Wireless innovations can safeguard MNOs against economic shifts and enable the next wave of LTE in 2016, according to CNBL’s Dr. John Naylon...

Local economic dynamics play an important, but sometimes understated, role in the planning of large network investments in emerging markets. We have seen during 2015 that fluctuations in commodity prices, such as oil, can significantly impact economies that are reliant on extractive industries. When prices decline, local currencies often weaken against the dollar, the major currency for technology purchases. Because end users pay the operator in local currency, the net effect of this is that the dollarized ARPU decreases commensurately, and so a given network may no longer show a positive ROI. This can deter investment altogether, but also represents an opportunity for operators who are able to exploit new, more cost effective technology to out-compete others in this difficult environment.

Emerging market operators have often led the industry in innovative network strategies. This is perhaps best exemplified by the way that mobile network subscribers outnumber fixed line subscribers in so many emerging markets. In 2016, it looks ever more vital for all operators, both mobile and fixed, to adopt efficient new technology that can safeguard against macroeconomic shifts and allow long term investment to be sustained.
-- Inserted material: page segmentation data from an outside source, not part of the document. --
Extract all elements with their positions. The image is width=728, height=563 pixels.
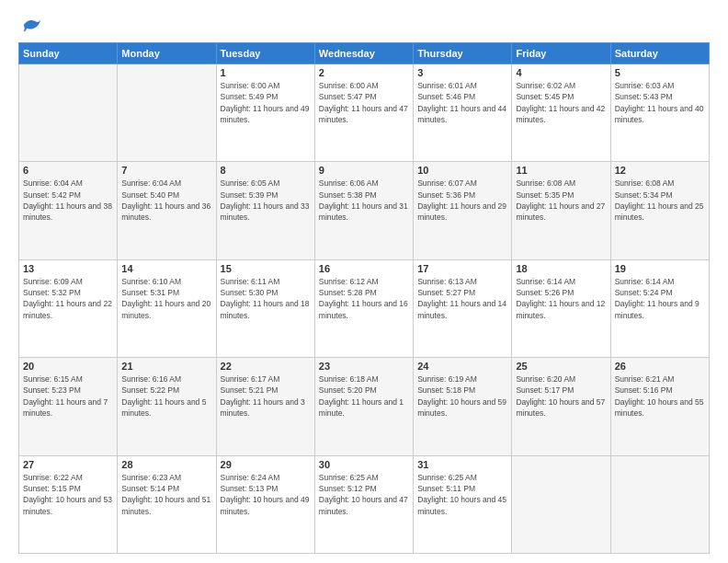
calendar-cell: 7Sunrise: 6:04 AM Sunset: 5:40 PM Daylig… xyxy=(118,162,216,259)
day-number: 3 xyxy=(417,67,507,78)
calendar-cell: 11Sunrise: 6:08 AM Sunset: 5:35 PM Dayli… xyxy=(512,162,610,259)
day-number: 13 xyxy=(23,263,113,274)
calendar-row-2: 6Sunrise: 6:04 AM Sunset: 5:42 PM Daylig… xyxy=(19,162,710,259)
day-number: 21 xyxy=(121,361,211,372)
day-number: 11 xyxy=(516,165,606,176)
day-number: 15 xyxy=(221,263,311,274)
day-info: Sunrise: 6:08 AM Sunset: 5:35 PM Dayligh… xyxy=(516,178,606,223)
calendar-table: SundayMondayTuesdayWednesdayThursdayFrid… xyxy=(18,42,710,554)
day-info: Sunrise: 6:05 AM Sunset: 5:39 PM Dayligh… xyxy=(221,178,311,223)
calendar-cell: 24Sunrise: 6:19 AM Sunset: 5:18 PM Dayli… xyxy=(414,358,512,455)
day-number: 4 xyxy=(516,67,606,78)
calendar-cell: 18Sunrise: 6:14 AM Sunset: 5:26 PM Dayli… xyxy=(512,259,610,357)
calendar-cell: 27Sunrise: 6:22 AM Sunset: 5:15 PM Dayli… xyxy=(19,455,118,553)
calendar-cell: 2Sunrise: 6:00 AM Sunset: 5:47 PM Daylig… xyxy=(314,64,413,162)
calendar-row-4: 20Sunrise: 6:15 AM Sunset: 5:23 PM Dayli… xyxy=(19,358,710,455)
calendar-cell: 25Sunrise: 6:20 AM Sunset: 5:17 PM Dayli… xyxy=(512,358,610,455)
header xyxy=(18,15,710,35)
day-number: 24 xyxy=(417,361,507,372)
calendar-cell: 1Sunrise: 6:00 AM Sunset: 5:49 PM Daylig… xyxy=(216,64,314,162)
calendar-cell: 20Sunrise: 6:15 AM Sunset: 5:23 PM Dayli… xyxy=(19,358,118,455)
logo-bird-icon xyxy=(22,15,42,35)
day-info: Sunrise: 6:12 AM Sunset: 5:28 PM Dayligh… xyxy=(319,276,409,321)
day-number: 9 xyxy=(319,165,409,176)
calendar-cell: 4Sunrise: 6:02 AM Sunset: 5:45 PM Daylig… xyxy=(512,64,610,162)
day-number: 14 xyxy=(121,263,211,274)
calendar-cell xyxy=(118,64,216,162)
calendar-cell: 8Sunrise: 6:05 AM Sunset: 5:39 PM Daylig… xyxy=(216,162,314,259)
day-info: Sunrise: 6:18 AM Sunset: 5:20 PM Dayligh… xyxy=(319,373,409,419)
day-info: Sunrise: 6:04 AM Sunset: 5:42 PM Dayligh… xyxy=(23,178,113,223)
day-number: 1 xyxy=(221,67,311,78)
calendar-cell: 16Sunrise: 6:12 AM Sunset: 5:28 PM Dayli… xyxy=(314,259,413,357)
calendar-cell: 28Sunrise: 6:23 AM Sunset: 5:14 PM Dayli… xyxy=(118,455,216,553)
day-info: Sunrise: 6:02 AM Sunset: 5:45 PM Dayligh… xyxy=(516,80,606,125)
day-number: 16 xyxy=(319,263,409,274)
day-number: 25 xyxy=(516,361,606,372)
day-info: Sunrise: 6:14 AM Sunset: 5:26 PM Dayligh… xyxy=(516,276,606,321)
day-number: 2 xyxy=(319,67,409,78)
calendar-cell: 5Sunrise: 6:03 AM Sunset: 5:43 PM Daylig… xyxy=(610,64,709,162)
day-info: Sunrise: 6:13 AM Sunset: 5:27 PM Dayligh… xyxy=(417,276,507,321)
weekday-header-wednesday: Wednesday xyxy=(314,43,413,64)
weekday-header-saturday: Saturday xyxy=(610,43,709,64)
day-info: Sunrise: 6:22 AM Sunset: 5:15 PM Dayligh… xyxy=(23,472,113,517)
calendar-cell: 26Sunrise: 6:21 AM Sunset: 5:16 PM Dayli… xyxy=(610,358,709,455)
calendar-cell: 12Sunrise: 6:08 AM Sunset: 5:34 PM Dayli… xyxy=(610,162,709,259)
day-info: Sunrise: 6:07 AM Sunset: 5:36 PM Dayligh… xyxy=(417,178,507,223)
day-number: 22 xyxy=(221,361,311,372)
day-number: 6 xyxy=(23,165,113,176)
day-info: Sunrise: 6:17 AM Sunset: 5:21 PM Dayligh… xyxy=(221,373,311,419)
calendar-cell: 9Sunrise: 6:06 AM Sunset: 5:38 PM Daylig… xyxy=(314,162,413,259)
day-number: 26 xyxy=(615,361,705,372)
calendar-row-3: 13Sunrise: 6:09 AM Sunset: 5:32 PM Dayli… xyxy=(19,259,710,357)
weekday-header-friday: Friday xyxy=(512,43,610,64)
day-number: 29 xyxy=(221,459,311,470)
day-info: Sunrise: 6:00 AM Sunset: 5:49 PM Dayligh… xyxy=(221,80,311,125)
day-info: Sunrise: 6:14 AM Sunset: 5:24 PM Dayligh… xyxy=(615,276,705,321)
day-number: 18 xyxy=(516,263,606,274)
calendar-cell: 6Sunrise: 6:04 AM Sunset: 5:42 PM Daylig… xyxy=(19,162,118,259)
weekday-header-monday: Monday xyxy=(118,43,216,64)
calendar-cell: 21Sunrise: 6:16 AM Sunset: 5:22 PM Dayli… xyxy=(118,358,216,455)
calendar-cell: 3Sunrise: 6:01 AM Sunset: 5:46 PM Daylig… xyxy=(414,64,512,162)
calendar-cell: 19Sunrise: 6:14 AM Sunset: 5:24 PM Dayli… xyxy=(610,259,709,357)
weekday-header-thursday: Thursday xyxy=(414,43,512,64)
page: SundayMondayTuesdayWednesdayThursdayFrid… xyxy=(0,0,728,563)
calendar-row-5: 27Sunrise: 6:22 AM Sunset: 5:15 PM Dayli… xyxy=(19,455,710,553)
calendar-cell: 10Sunrise: 6:07 AM Sunset: 5:36 PM Dayli… xyxy=(414,162,512,259)
day-info: Sunrise: 6:15 AM Sunset: 5:23 PM Dayligh… xyxy=(23,373,113,419)
day-info: Sunrise: 6:01 AM Sunset: 5:46 PM Dayligh… xyxy=(417,80,507,125)
day-info: Sunrise: 6:20 AM Sunset: 5:17 PM Dayligh… xyxy=(516,373,606,419)
day-info: Sunrise: 6:16 AM Sunset: 5:22 PM Dayligh… xyxy=(121,373,211,419)
weekday-header-row: SundayMondayTuesdayWednesdayThursdayFrid… xyxy=(19,43,710,64)
calendar-cell: 29Sunrise: 6:24 AM Sunset: 5:13 PM Dayli… xyxy=(216,455,314,553)
day-info: Sunrise: 6:10 AM Sunset: 5:31 PM Dayligh… xyxy=(121,276,211,321)
day-number: 28 xyxy=(121,459,211,470)
day-number: 20 xyxy=(23,361,113,372)
calendar-cell xyxy=(19,64,118,162)
calendar-cell: 15Sunrise: 6:11 AM Sunset: 5:30 PM Dayli… xyxy=(216,259,314,357)
calendar-cell: 13Sunrise: 6:09 AM Sunset: 5:32 PM Dayli… xyxy=(19,259,118,357)
day-info: Sunrise: 6:11 AM Sunset: 5:30 PM Dayligh… xyxy=(221,276,311,321)
day-number: 17 xyxy=(417,263,507,274)
calendar-cell xyxy=(610,455,709,553)
day-number: 23 xyxy=(319,361,409,372)
calendar-cell: 14Sunrise: 6:10 AM Sunset: 5:31 PM Dayli… xyxy=(118,259,216,357)
weekday-header-sunday: Sunday xyxy=(19,43,118,64)
day-number: 12 xyxy=(615,165,705,176)
day-number: 30 xyxy=(319,459,409,470)
day-number: 31 xyxy=(417,459,507,470)
calendar-cell: 31Sunrise: 6:25 AM Sunset: 5:11 PM Dayli… xyxy=(414,455,512,553)
day-info: Sunrise: 6:04 AM Sunset: 5:40 PM Dayligh… xyxy=(121,178,211,223)
day-number: 8 xyxy=(221,165,311,176)
calendar-cell: 17Sunrise: 6:13 AM Sunset: 5:27 PM Dayli… xyxy=(414,259,512,357)
calendar-cell xyxy=(512,455,610,553)
day-info: Sunrise: 6:08 AM Sunset: 5:34 PM Dayligh… xyxy=(615,178,705,223)
calendar-row-1: 1Sunrise: 6:00 AM Sunset: 5:49 PM Daylig… xyxy=(19,64,710,162)
day-number: 10 xyxy=(417,165,507,176)
weekday-header-tuesday: Tuesday xyxy=(216,43,314,64)
logo xyxy=(18,15,42,35)
day-info: Sunrise: 6:21 AM Sunset: 5:16 PM Dayligh… xyxy=(615,373,705,419)
calendar-cell: 30Sunrise: 6:25 AM Sunset: 5:12 PM Dayli… xyxy=(314,455,413,553)
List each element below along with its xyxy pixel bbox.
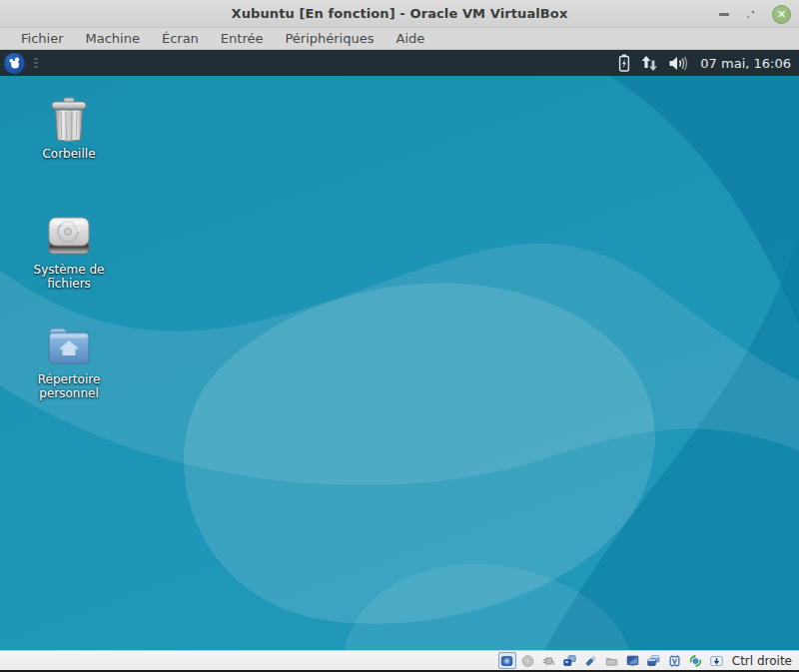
applications-menu-button[interactable]	[4, 53, 25, 74]
menu-ecran[interactable]: Écran	[151, 29, 210, 48]
window-title: Xubuntu [En fonction] - Oracle VM Virtua…	[232, 6, 568, 21]
restore-icon	[745, 9, 756, 20]
menubar: Fichier Machine Écran Entrée Périphériqu…	[0, 28, 799, 50]
host-key-status-indicator[interactable]	[708, 652, 726, 669]
desktop-icon-home[interactable]: Répertoire personnel	[29, 322, 109, 401]
hard-disk-icon	[499, 654, 514, 668]
desktop[interactable]: Corbeille Système de f	[0, 76, 799, 650]
host-key-label: Ctrl droite	[732, 654, 792, 668]
network-icon	[562, 654, 577, 668]
usb-icon	[583, 654, 598, 668]
titlebar[interactable]: Xubuntu [En fonction] - Oracle VM Virtua…	[0, 0, 799, 28]
desktop-icon-label: Système de fichiers	[29, 263, 109, 292]
menu-machine[interactable]: Machine	[75, 29, 151, 48]
xubuntu-mouse-icon	[7, 56, 22, 71]
audio-icon	[541, 654, 556, 668]
display-icon	[625, 654, 640, 668]
display-status-button[interactable]	[624, 652, 642, 669]
desktop-icon-label: Répertoire personnel	[29, 372, 109, 401]
recording-status-button[interactable]	[645, 652, 663, 669]
recording-icon	[646, 654, 661, 668]
host-key-icon	[709, 654, 724, 668]
battery-charging-icon[interactable]	[618, 54, 630, 72]
xfce-panel: 07 mai, 16:06	[0, 50, 799, 76]
desktop-icon-filesystem[interactable]: Système de fichiers	[29, 212, 109, 292]
minimize-button[interactable]	[719, 13, 729, 16]
restore-button[interactable]	[745, 9, 756, 20]
network-updown-icon[interactable]	[641, 56, 658, 71]
menu-entree[interactable]: Entrée	[210, 29, 275, 48]
hard-drive-icon	[45, 212, 93, 260]
features-chip-icon	[667, 654, 682, 668]
menu-fichier[interactable]: Fichier	[10, 29, 75, 48]
audio-status-button[interactable]	[540, 652, 558, 669]
volume-icon[interactable]	[669, 56, 688, 71]
network-status-button[interactable]	[561, 652, 579, 669]
trash-icon	[45, 96, 93, 144]
virtualbox-window: Xubuntu [En fonction] - Oracle VM Virtua…	[0, 0, 799, 672]
desktop-icon-label: Corbeille	[42, 147, 95, 161]
desktop-wallpaper	[0, 76, 799, 650]
panel-clock[interactable]: 07 mai, 16:06	[700, 56, 791, 71]
close-icon: ✕	[777, 9, 786, 20]
panel-handle[interactable]	[34, 58, 38, 68]
hard-disks-status-button[interactable]	[498, 652, 516, 669]
features-status-button[interactable]	[666, 652, 684, 669]
mouse-integration-status-button[interactable]	[687, 652, 705, 669]
window-controls: ✕	[719, 0, 791, 28]
close-button[interactable]: ✕	[772, 5, 791, 24]
system-tray	[618, 54, 688, 72]
desktop-icon-trash[interactable]: Corbeille	[29, 96, 109, 161]
usb-status-button[interactable]	[582, 652, 600, 669]
shared-folder-icon	[604, 654, 619, 668]
menu-aide[interactable]: Aide	[386, 29, 436, 48]
optical-drives-status-button[interactable]	[519, 652, 537, 669]
home-folder-icon	[45, 322, 93, 369]
menu-peripheriques[interactable]: Périphériques	[274, 29, 385, 48]
shared-folders-status-button[interactable]	[603, 652, 621, 669]
mouse-integration-icon	[688, 654, 703, 668]
optical-disc-icon	[520, 654, 535, 668]
statusbar: Ctrl droite	[0, 650, 799, 672]
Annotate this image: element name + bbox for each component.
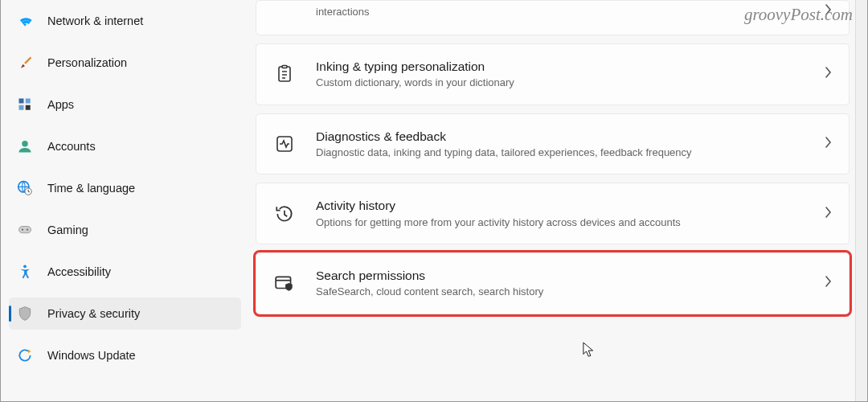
svg-point-8 (22, 229, 23, 231)
card-sub: Custom dictionary, words in your diction… (316, 76, 804, 90)
card-title: Activity history (316, 198, 804, 214)
svg-rect-1 (26, 99, 31, 104)
card-title: Search permissions (316, 268, 804, 284)
sidebar-item-time-language[interactable]: Time & language (9, 172, 241, 204)
sidebar-item-label: Network & internet (47, 14, 143, 27)
touch-icon (274, 1, 295, 22)
scrollbar[interactable] (855, 0, 867, 401)
card-diagnostics-feedback[interactable]: Diagnostics & feedback Diagnostic data, … (256, 113, 850, 175)
svg-point-9 (27, 229, 28, 231)
card-sub: Options for getting more from your activ… (316, 215, 804, 230)
svg-rect-3 (26, 105, 31, 110)
sidebar-item-label: Gaming (47, 224, 88, 236)
activity-icon (274, 133, 295, 154)
sidebar-item-windows-update[interactable]: Windows Update (9, 339, 241, 371)
sidebar-item-accessibility[interactable]: Accessibility (9, 256, 241, 288)
shield-icon (17, 306, 33, 322)
sidebar-item-gaming[interactable]: Gaming (9, 214, 241, 246)
chevron-right-icon (825, 207, 833, 221)
svg-rect-7 (19, 227, 31, 233)
sidebar-item-label: Personalization (47, 56, 127, 69)
sidebar-item-privacy-security[interactable]: Privacy & security (9, 297, 241, 330)
sidebar-item-label: Accounts (47, 140, 96, 153)
person-icon (17, 138, 33, 154)
svg-rect-2 (19, 105, 24, 110)
wifi-icon (17, 13, 33, 29)
card-inking-typing[interactable]: Inking & typing personalization Custom d… (256, 43, 850, 105)
globe-clock-icon (17, 180, 33, 196)
sidebar-item-label: Time & language (47, 182, 135, 195)
svg-point-4 (22, 141, 28, 147)
sidebar-item-label: Apps (47, 98, 74, 111)
svg-rect-12 (282, 66, 287, 68)
brush-icon (17, 55, 33, 71)
sidebar-item-personalization[interactable]: Personalization (9, 47, 241, 79)
settings-main: interactions Inking & typing personaliza… (246, 0, 867, 401)
card-search-permissions[interactable]: Search permissions SafeSearch, cloud con… (256, 252, 850, 314)
update-icon (17, 347, 33, 363)
search-shield-icon (274, 273, 295, 293)
card-sub: SafeSearch, cloud content search, search… (316, 285, 804, 299)
sidebar-item-label: Privacy & security (47, 307, 140, 320)
card-title: Inking & typing personalization (316, 59, 804, 75)
chevron-right-icon (825, 67, 833, 81)
sidebar-item-apps[interactable]: Apps (9, 88, 241, 121)
apps-icon (17, 96, 33, 113)
clipboard-list-icon (274, 64, 295, 84)
sidebar-item-accounts[interactable]: Accounts (9, 130, 241, 162)
sidebar-item-label: Windows Update (47, 349, 136, 362)
settings-sidebar: Network & internet Personalization Apps … (1, 0, 246, 401)
svg-point-10 (23, 265, 27, 268)
chevron-right-icon (825, 137, 833, 151)
sidebar-item-label: Accessibility (47, 265, 111, 278)
accessibility-icon (17, 264, 33, 280)
gamepad-icon (17, 222, 33, 238)
sidebar-item-network[interactable]: Network & internet (9, 5, 241, 37)
card-sub: Diagnostic data, inking and typing data,… (316, 146, 804, 160)
svg-rect-11 (279, 67, 290, 81)
card-activity-history[interactable]: Activity history Options for getting mor… (256, 183, 850, 244)
chevron-right-icon (825, 276, 833, 290)
watermark: groovyPost.com (744, 5, 853, 25)
card-title: Diagnostics & feedback (316, 129, 804, 145)
svg-rect-0 (19, 99, 24, 104)
card-sub: interactions (316, 5, 804, 19)
history-icon (274, 203, 295, 224)
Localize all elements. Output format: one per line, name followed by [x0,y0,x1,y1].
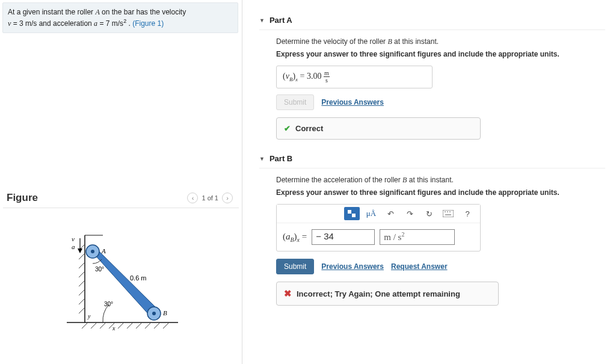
part-a: ▼ Part A Determine the velocity of the r… [259,12,605,140]
svg-rect-38 [352,214,356,217]
roller-a-symbol: A [95,8,99,16]
svg-line-10 [163,322,169,329]
svg-rect-37 [348,210,351,214]
part-b-lhs: (aB)x = [283,232,307,243]
svg-text:a: a [72,243,75,250]
svg-text:30°: 30° [95,266,104,273]
figure-diagram: v a A B 30° 30° 0.6 m x y [0,208,242,364]
part-b-feedback: ✖ Incorrect; Try Again; One attempt rema… [276,282,499,306]
part-a-feedback: ✔ Correct [276,117,481,140]
part-a-previous-answers-link[interactable]: Previous Answers [321,98,384,106]
part-a-instructions: Express your answer to three significant… [276,50,605,58]
svg-line-19 [79,298,85,304]
figure-counter: 1 of 1 [202,194,218,202]
redo-icon[interactable]: ↷ [402,207,417,220]
part-a-submit-button: Submit [276,94,314,110]
collapse-caret-icon: ▼ [259,156,265,162]
part-b-feedback-text: Incorrect; Try Again; One attempt remain… [297,289,460,298]
check-icon: ✔ [284,124,291,133]
part-b-answer-panel: μÅ ↶ ↷ ↻ ? (aB)x = − 34 m / s2 [276,204,481,251]
svg-line-20 [79,307,85,313]
svg-line-17 [79,280,85,286]
part-a-title: Part A [270,16,292,25]
answer-toolbar: μÅ ↶ ↷ ↻ ? [277,205,480,223]
collapse-caret-icon: ▼ [259,17,265,23]
svg-line-3 [100,322,106,329]
next-figure-button[interactable]: › [222,193,233,203]
svg-line-15 [79,262,85,268]
part-a-answer-display: (vB)x = 3.00 ms [276,66,433,88]
intro-text: At a given instant the roller [8,8,95,16]
help-button[interactable]: ? [460,207,475,220]
part-b-unit-input[interactable]: m / s2 [380,229,455,245]
svg-rect-39 [443,210,454,217]
svg-line-18 [79,289,85,295]
units-button[interactable]: μÅ [363,207,379,220]
svg-text:A: A [101,247,106,254]
part-a-feedback-text: Correct [295,124,323,133]
svg-line-6 [127,322,133,329]
part-b-previous-answers-link[interactable]: Previous Answers [321,262,384,271]
part-b-submit-button[interactable]: Submit [276,259,314,274]
part-b-instructions: Express your answer to three significant… [276,188,605,197]
figure-pager: ‹ 1 of 1 › [187,193,233,203]
svg-line-9 [154,322,160,329]
part-b-header[interactable]: ▼ Part B [259,150,605,168]
undo-icon[interactable]: ↶ [383,207,398,220]
reset-icon[interactable]: ↻ [421,207,437,220]
part-b: ▼ Part B Determine the acceleration of t… [259,150,605,306]
svg-marker-21 [90,249,159,318]
figure-header: Figure ‹ 1 of 1 › [3,192,239,208]
figure-link[interactable]: (Figure 1) [132,19,164,28]
svg-line-2 [91,322,97,329]
svg-line-16 [79,271,85,277]
part-b-title: Part B [270,154,292,163]
svg-text:30°: 30° [104,301,113,307]
svg-text:0.6 m: 0.6 m [130,274,147,282]
svg-line-8 [145,322,151,329]
figure-title: Figure [7,192,38,204]
svg-line-7 [136,322,142,329]
problem-statement: At a given instant the roller A on the b… [2,2,238,33]
part-b-value-input[interactable]: − 34 [312,229,375,245]
template-icon[interactable] [344,207,360,220]
svg-line-5 [118,322,124,329]
keyboard-icon[interactable] [440,207,456,220]
svg-line-14 [79,253,85,259]
part-b-prompt: Determine the acceleration of the roller… [276,176,605,185]
svg-point-25 [152,312,156,315]
svg-line-1 [82,322,88,329]
svg-text:B: B [163,309,167,316]
svg-marker-27 [78,248,82,253]
svg-text:v: v [72,235,75,242]
part-a-header[interactable]: ▼ Part A [259,12,605,30]
x-icon: ✖ [284,288,292,299]
svg-text:x: x [112,325,116,332]
part-a-prompt: Determine the velocity of the roller B a… [276,37,605,46]
prev-figure-button[interactable]: ‹ [187,193,198,203]
svg-point-23 [91,250,94,253]
svg-text:y: y [87,313,91,319]
part-b-request-answer-link[interactable]: Request Answer [391,262,448,271]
Perhaps surprisingly, given the maturity of telecoms in general, the difference in cost of ownership between differing technologies that fulfil the same purpose can be very significant. For example, in the backhaul domain, licensed point-to-multipoint microwave technology has played a vital role in building a more attractive business case for mobile networks in low ARPU markets. Given the right conditions, there can be up to 50% total cost of ownership savings deploying this technology versus the nearest carrier-grade alternative. Along with reducing the business risk in times of economic uncertainty, technologies such as this hold the potential for facilitating more growth and greater profitability in stable conditions.

2016 will also see the continued adoption of LTE in many new markets, such as Vietnam and Thailand. According to the GSMA, investing in LTE can increase GDP, bolster economies and strengthen network revenues. However, in order to benefit from these gains, operators must invest in the network infrastructure that can support the increased data demands of LTE. While wireless backhaul using unlicensed spectrum may have worked for less data intensive applications in these markets, LTE’s bandwidth requires a fresh approach if operators are to deliver the quality of service expected. Although offering attractive cost qualities, networks using unlicensed spectrum are suffering from severe congestion. This is likely to see a switch to licensed spectrum and utilization of more modern and equally cost effective technologies.

In summary, 2016 will see a push from operators across emerging nations to improve the business case and performance of their networks. This will not only safeguard against economic risks, but enable them to deploy the next generation services than can increase their competitiveness and revenues. From our own experience of working across 45 markets and with seven of the world’s top ten largest operators, we are seeing growing adoption of more advanced wireless infrastructure and all indicators show this will continue in 2016.

Dr. John Naylon is the CTO and founder of CBNL.